• [Excerpted records]
══════════

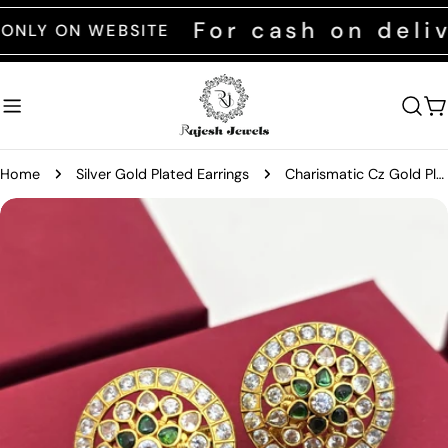
Skip
For cash on deliver
 ON WEBSITE
to
content
C
Home
Silver Gold Plated Earrings
Charismatic Cz Gold Plated Earrings
Skip
to
product
information
Open media 0 in modal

══════════

• [Task instructions] Write out exactly those lines of the records above that lie from the one with "Charismatic Cz Gold Plated Earrings" through the last line, including both.

• [Answer to the problem]
Charismatic Cz Gold Plated Earrings
Skip
to
product
information
Open media 0 in modal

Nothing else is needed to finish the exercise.